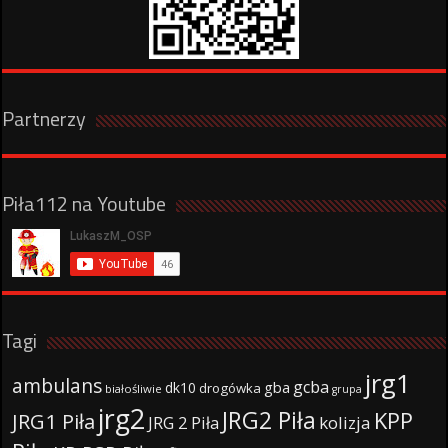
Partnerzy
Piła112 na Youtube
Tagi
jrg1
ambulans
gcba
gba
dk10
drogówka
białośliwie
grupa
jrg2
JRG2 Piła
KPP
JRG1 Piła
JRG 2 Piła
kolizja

◆ **INSTRUCTIONS TO FOLLOW**
With the pictures set aside, repeat every entry above exactly.

◆ **SOLUTION TO THIS PROBLEM**
Partnerzy
Piła112 na Youtube
Tagi
jrg1
ambulans
gcba
gba
dk10
drogówka
białośliwie
grupa
jrg2
JRG2 Piła
KPP
JRG1 Piła
JRG 2 Piła
kolizja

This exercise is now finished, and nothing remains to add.